# Sram Force, Campy Athena or Shimano Ultegra?



## nicko9676 (Dec 1, 2011)

Need to know what you would recommend as my build for my next bike? Personal experiences and interesting features and specs are more than welcome. :thumbsup:

Basically It will be used as a training/racing bike if that helps.


----------



## cxwrench (Nov 9, 2004)

they all work great. try them out at some bike shops and see which one blows your skirt up...that's really the only way to decide. you have to try them yourself, don't listen to all of the over-opinionated folks on here. anyone that is convinced there is only one way to go doesn't have have a clue. all 3 of those groups will work great when properly set up. you just have to make your own decision.


----------



## captain stubbing (Mar 30, 2011)

nicko9676 said:


> Need to know what you would recommend as my build for my next bike? Personal experiences and interesting features and specs are more than welcome. :thumbsup:
> 
> Basically It will be used as a training/racing bike if that helps.


as if this hasn't been done to death like a million times...you won't be faster with what ever u chose, flip a coin or two and be done with it!

they all work wone4rlously well, and in fact eithe rone will probably be better than u deserve.

good night.


----------



## kbwh (May 28, 2010)

SRAM and Shimano are easier when it comes to neutral support in races. C11 is not common.

I love the Campagnolo ergonomics, but with Athena hoods you don't get that great multiple upshift functionality available on Chorus, Record and SR. The thumb shifter isn't an easy reach from the drops of all bars.
Ultegra just works as it is. I don't like that brifter, though. BTTW I tend to shift when braking and vice versa.
Force is fine, but Red hoods would be an upgrade.
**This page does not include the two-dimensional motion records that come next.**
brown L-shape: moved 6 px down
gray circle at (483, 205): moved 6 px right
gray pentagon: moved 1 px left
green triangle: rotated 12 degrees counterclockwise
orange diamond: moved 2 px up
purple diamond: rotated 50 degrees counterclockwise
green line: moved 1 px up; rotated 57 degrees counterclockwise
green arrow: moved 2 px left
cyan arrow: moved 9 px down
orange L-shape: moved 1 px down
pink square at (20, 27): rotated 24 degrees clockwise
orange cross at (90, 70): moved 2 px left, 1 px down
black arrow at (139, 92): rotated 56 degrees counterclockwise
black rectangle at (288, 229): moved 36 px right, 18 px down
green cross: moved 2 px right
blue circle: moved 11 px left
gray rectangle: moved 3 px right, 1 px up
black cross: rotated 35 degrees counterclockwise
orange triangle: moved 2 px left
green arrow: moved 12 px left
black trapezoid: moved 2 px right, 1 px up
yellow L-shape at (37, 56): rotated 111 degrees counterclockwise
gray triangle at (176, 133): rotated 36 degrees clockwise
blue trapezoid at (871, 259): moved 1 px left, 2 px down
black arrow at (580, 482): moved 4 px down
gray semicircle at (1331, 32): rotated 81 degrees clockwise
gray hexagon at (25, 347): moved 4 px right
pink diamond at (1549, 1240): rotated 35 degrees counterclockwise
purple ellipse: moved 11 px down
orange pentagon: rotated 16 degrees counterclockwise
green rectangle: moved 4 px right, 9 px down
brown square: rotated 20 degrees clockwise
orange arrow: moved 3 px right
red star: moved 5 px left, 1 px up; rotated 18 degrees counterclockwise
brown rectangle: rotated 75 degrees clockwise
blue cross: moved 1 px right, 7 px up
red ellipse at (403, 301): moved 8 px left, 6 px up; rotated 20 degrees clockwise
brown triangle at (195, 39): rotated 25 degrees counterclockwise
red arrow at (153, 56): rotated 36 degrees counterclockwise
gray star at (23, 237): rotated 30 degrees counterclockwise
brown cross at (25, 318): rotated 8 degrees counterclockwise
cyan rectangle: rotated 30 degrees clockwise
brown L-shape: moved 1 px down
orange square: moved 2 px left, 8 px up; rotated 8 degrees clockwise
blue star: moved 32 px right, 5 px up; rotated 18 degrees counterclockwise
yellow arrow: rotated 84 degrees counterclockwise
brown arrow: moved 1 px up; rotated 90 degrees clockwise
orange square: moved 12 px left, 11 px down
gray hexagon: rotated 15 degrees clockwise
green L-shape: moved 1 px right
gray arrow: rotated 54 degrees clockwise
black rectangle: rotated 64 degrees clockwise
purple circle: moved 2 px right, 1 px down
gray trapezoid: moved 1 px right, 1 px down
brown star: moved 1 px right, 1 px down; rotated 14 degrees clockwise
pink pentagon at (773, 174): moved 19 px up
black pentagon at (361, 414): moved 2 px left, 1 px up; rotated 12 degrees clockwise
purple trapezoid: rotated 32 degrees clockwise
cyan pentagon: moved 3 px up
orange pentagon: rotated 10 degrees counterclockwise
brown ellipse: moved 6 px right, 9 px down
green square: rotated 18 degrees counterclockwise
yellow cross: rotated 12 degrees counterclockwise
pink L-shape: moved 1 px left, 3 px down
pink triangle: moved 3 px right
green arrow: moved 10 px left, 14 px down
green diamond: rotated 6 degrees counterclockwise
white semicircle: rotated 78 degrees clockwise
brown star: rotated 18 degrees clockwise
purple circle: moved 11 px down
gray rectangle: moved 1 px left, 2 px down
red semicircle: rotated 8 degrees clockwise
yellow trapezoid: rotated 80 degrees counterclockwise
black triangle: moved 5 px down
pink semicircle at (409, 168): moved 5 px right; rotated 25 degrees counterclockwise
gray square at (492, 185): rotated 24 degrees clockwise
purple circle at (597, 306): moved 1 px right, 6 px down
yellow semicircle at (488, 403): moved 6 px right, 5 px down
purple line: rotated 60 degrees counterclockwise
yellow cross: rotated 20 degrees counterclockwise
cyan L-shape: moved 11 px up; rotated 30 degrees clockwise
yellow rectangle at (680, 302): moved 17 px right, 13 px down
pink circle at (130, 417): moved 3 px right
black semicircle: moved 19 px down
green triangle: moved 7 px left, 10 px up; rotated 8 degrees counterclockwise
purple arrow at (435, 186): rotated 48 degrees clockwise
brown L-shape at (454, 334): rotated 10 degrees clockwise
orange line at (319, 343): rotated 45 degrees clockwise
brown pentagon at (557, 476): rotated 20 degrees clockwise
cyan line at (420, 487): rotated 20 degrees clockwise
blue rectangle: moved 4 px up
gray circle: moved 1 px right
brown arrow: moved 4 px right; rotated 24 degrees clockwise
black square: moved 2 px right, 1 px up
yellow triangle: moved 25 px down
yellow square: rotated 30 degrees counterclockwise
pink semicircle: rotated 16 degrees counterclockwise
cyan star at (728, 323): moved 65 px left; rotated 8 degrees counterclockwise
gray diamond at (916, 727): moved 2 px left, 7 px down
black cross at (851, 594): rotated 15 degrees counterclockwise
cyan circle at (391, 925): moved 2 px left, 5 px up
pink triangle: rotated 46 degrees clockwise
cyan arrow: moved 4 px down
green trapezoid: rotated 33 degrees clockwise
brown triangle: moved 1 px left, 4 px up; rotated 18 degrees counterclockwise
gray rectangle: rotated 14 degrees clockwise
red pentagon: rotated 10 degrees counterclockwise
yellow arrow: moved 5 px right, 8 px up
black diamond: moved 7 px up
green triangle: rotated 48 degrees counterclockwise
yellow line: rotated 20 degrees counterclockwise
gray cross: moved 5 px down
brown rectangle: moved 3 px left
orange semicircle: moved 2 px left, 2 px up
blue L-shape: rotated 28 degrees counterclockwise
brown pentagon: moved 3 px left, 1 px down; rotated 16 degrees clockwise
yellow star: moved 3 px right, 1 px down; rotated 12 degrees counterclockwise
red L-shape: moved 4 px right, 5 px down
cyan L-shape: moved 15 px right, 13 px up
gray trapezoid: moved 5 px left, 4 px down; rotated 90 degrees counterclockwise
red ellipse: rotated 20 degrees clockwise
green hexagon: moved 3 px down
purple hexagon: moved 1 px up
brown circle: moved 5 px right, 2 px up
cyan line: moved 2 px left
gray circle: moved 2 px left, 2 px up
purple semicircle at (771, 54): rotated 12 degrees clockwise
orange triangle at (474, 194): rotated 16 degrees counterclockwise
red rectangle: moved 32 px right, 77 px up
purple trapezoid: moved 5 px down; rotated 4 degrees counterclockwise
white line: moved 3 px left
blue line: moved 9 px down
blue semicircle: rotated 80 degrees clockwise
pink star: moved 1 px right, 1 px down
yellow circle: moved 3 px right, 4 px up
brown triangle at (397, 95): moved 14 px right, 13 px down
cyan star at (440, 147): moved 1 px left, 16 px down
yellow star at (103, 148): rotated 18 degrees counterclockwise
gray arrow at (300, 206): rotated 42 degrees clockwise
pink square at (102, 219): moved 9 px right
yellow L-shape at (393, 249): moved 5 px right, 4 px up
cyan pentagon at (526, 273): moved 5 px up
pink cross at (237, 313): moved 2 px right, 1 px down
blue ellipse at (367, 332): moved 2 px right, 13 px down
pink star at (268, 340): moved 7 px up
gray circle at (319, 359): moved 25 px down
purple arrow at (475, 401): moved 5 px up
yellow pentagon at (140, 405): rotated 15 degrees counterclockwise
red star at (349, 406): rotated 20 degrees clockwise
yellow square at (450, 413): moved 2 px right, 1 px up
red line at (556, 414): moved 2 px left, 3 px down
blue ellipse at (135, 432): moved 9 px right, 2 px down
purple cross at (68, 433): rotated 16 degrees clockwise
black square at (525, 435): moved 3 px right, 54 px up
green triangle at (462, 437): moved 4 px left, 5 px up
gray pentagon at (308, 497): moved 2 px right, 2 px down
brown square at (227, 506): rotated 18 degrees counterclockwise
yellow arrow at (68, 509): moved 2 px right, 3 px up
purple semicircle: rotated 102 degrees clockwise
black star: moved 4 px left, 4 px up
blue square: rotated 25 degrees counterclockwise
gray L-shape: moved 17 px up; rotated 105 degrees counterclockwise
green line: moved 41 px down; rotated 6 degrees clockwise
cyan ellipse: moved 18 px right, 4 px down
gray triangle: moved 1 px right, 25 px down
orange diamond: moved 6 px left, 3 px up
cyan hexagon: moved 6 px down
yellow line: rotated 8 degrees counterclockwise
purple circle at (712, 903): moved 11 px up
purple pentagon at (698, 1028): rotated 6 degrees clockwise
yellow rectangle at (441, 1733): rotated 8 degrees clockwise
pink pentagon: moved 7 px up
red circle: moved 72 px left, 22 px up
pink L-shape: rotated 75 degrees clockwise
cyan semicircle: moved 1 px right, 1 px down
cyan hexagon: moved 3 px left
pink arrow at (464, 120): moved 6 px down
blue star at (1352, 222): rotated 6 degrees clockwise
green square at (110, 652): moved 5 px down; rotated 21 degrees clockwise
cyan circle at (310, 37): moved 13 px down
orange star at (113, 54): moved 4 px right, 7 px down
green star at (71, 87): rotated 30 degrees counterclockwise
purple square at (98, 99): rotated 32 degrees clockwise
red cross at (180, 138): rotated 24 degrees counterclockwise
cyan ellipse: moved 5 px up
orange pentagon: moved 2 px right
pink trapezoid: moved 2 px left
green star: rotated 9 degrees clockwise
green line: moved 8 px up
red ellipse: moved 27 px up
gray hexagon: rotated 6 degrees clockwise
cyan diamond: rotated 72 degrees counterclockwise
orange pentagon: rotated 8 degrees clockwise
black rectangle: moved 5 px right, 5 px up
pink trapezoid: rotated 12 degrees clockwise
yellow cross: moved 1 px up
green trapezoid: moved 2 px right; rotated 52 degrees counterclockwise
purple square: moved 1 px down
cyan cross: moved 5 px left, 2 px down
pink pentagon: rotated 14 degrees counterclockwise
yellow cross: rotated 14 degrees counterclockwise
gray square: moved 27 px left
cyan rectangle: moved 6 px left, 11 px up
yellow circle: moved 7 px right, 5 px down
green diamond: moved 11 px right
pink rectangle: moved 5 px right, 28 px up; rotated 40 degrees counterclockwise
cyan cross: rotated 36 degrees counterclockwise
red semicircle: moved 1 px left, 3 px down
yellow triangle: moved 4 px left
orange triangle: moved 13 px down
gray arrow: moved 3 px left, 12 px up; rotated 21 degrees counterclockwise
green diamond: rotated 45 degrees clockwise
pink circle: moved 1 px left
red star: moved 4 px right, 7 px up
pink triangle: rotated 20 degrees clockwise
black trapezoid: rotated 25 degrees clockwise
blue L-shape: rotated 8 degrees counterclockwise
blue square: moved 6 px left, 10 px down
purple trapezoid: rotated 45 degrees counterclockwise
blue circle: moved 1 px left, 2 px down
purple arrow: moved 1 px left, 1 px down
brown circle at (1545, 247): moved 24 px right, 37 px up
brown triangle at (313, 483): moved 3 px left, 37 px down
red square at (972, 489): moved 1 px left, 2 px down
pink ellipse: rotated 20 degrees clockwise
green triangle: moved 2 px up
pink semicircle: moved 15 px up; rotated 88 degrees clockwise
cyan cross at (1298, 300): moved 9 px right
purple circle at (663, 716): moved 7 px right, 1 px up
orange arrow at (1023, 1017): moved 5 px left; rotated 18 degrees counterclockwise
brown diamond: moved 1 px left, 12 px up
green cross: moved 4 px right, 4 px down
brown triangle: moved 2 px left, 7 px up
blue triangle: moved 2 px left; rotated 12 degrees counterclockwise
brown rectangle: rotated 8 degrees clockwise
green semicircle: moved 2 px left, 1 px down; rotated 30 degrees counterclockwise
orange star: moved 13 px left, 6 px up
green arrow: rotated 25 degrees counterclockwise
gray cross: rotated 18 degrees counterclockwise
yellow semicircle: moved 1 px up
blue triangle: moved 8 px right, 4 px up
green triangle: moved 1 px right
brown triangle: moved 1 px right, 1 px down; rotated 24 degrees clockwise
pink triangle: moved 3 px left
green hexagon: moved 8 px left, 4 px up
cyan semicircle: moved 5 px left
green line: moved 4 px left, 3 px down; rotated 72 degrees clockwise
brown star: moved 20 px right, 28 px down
My choice would be Athena, but with Chorus hoods.


----------



## T0mi (Mar 2, 2011)

kbwh said:


> The thumb shifter isn't an easy reach from the drops of all bars.


On the other hand you can press it with your small finger when on the top of the bar which is sometimes useful.


----------



## kbwh (May 28, 2010)

Indeed it is.


----------



## T0mi (Mar 2, 2011)

nicko9676 said:


> Need to know what you would recommend as my build for my next bike? Personal experiences and interesting features and specs are more than welcome. :thumbsup:
> 
> Basically It will be used as a training/racing bike if that helps.


Will this bike be the only road bike you have ? Do you intend to swap wheelsets ?

This is the major downside of going from campy to sram/shimano or the other. If you already have say 2 or 3 wheelset and intend to maintain compatibility with your new bike, your choice is more limited. If you only use one wheelset, choose what you want.

In term of performances, they are all great groups. Force is the lightest, Athena less than 100gr heavier. However Ultegra is almost 400gr heavier than Force. It may do a difference to you if you are climbing a lot.

But your choice should be done on ergonomics rather than weight. I love the comfort of the current Campagnolo ergopower levers but sadly the Athena levers are powershift (only one cog down at a time, 3up). As kbwh said, it would be interesting to switch to chorus ultrashift levers. I haven't tried double tap and I'm not a fan of shimano levers as I don't like the use of the brake lever for shifting.

In term of reliability, I've used ultegra in the past and from my experience the group wear faster than anything campagnolo (I still use a late 90's chorus 9sp group when I visit my parents and it is still as good as new after >50kmiles) with the levers developing wear and making the noisy on rough roads while still shifting fine. Heard of Sram shifters failure in this forum, replaced under warranty but I usually keep a group for more than the warranty period. I would say that selling groups that may fail before 10y / 50k use is pure robbery.

All in all, if you consider price/weight ratio, SRAM Force as an advantage. Again if you intend to keep it for a few years I would suggest to ask more sram knowledgeable members for failure rates. In my expericence, Campagnolo is better than shimano in term of reliability but I have only used 8 to 10sp groups so I can't comment on 11sp ones.


----------



## flatlander_48 (Nov 16, 2005)

Apples, Oranges and Grapefruits...

You have the #2 (or #3, depending) SRAM group, the #4 Campagnolo group and the #2 Shimano group. Would you care to explain your logic?


----------



## voodooguy (Aug 18, 2007)

Aside from the wheel set compatibility that TOmi brings up, the bottom line is what mechanism do you prefer to actuate your drive train. If you could test ride them, that would be good.


----------